Have you been following the extraordinary, tingling news from Ukraine? Sounds like the good guys won, at least for now. Yet I am ambivalent. You see, the Ukrainians who have seemingly toppled a government are from the western portion of the country, the descendants of anti-Semitic beasts who aided the Nazi extermination of Jews, including my father’s family in Ottynia in the Galicia region, once considered a central concentration of Jewish life and culture in Eastern Europe.

According to Nazi hunter Simon Wiesenthal, 1,200 Jews were killed by Ukrainians in the nearby Szeparowce Forest on July 7, 1941, just days after Germany occupied Ottynia on July 1. On August 3, Wiesenthal reported, 45 Jews were shot by Ukrainians in the town. 

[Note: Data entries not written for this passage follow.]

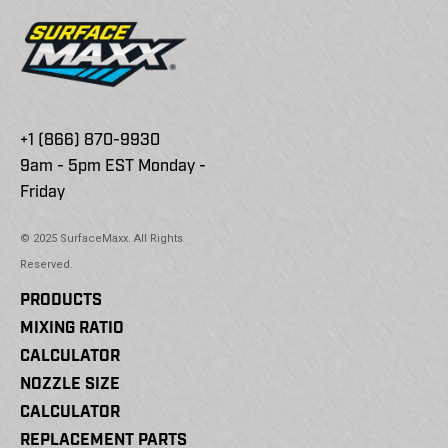
+1 (866) 870-9930
9am - 5pm EST Monday -
Friday
© 2025 SurfaceMaxx. All Rights
Reserved.
PRODUCTS
MIXING RATIO
CALCULATOR
NOZZLE SIZE
CALCULATOR
REPLACEMENT PARTS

Ingmar Oldberg, an associate researcher in the Russia program at the Swedish Institute of International Affairs, wrote in August 2011, “According to Jewish scholars and organizations, the Ukrainian Nachtigall battalion, together with German troops and local Ukrainians, massacred Jews in the first days of July before continuing their march. At the end of the month a new pogrom was carried out in the city (of Lviv), known as the “Petliura Days”, named for the Ukrainian leader who instigated pogroms during the 1919 struggle for independence. Even after Nazi troops retreated toward the end of the war, incidents of persecution by the Ukrainians against the remaining Jews occurred throughout Galicia.”

He concluded his essay thusly: “The Holocaust of the Jews and Ukrainian complicity are still rarely addressed ... The world is still waiting for Ukrainian historians in general to admit that Ukrainians were not only victims, but also executioners. The Jews are waiting for their rightful place in Ukraine’s history and contemporary life” (http://balticworlds.com/ukraine%25E2%2580%2599s-problematic-relationship-to-the-holocaust/).

My Uncle Willy, a survivor of the extermination in Ottynia who hid from the Nazis for several years before being enlisted by the Russian army, related his own story of fear of Ukrainian anti-Semitism. When assigned to a battalion to be shipped out to fight the Germans, he asked for a transfer to a different unit. Why? Because, he told his commandant, his original unit was composed of Ukrainian soldiers. He feared being shot by them because he was Jewish. He asked for a transfer to a Russian battalion. His request was granted.

So no, I am not ready to stand up and cheer just now.


Speaking of Nazis: How’s that for a segue into my next topic, taking a small round of applause for correctly predicting Downtown Abbey’s Lady Edith’s lost-in-Munich-lover had a run-in with Brown Shirted bullies in the Bavarian capital. 

Okay, I suggested he embedded himself with the Nazis to get a scoop for his paper, instead of being assaulted or worse by them, as Lady Edith told her family, but let’s not quibble about small details, nor about my prediction he’d return in time for the birth of their love-child. 


More Kudos: For those who watch CBS Sunday Morning, yesterday’s edition featured a profile of an old-fashioned Colorado newspaper produced by Linotype machine, just as I explained to you the other day how my college newspaper, Calling Card, made it into print.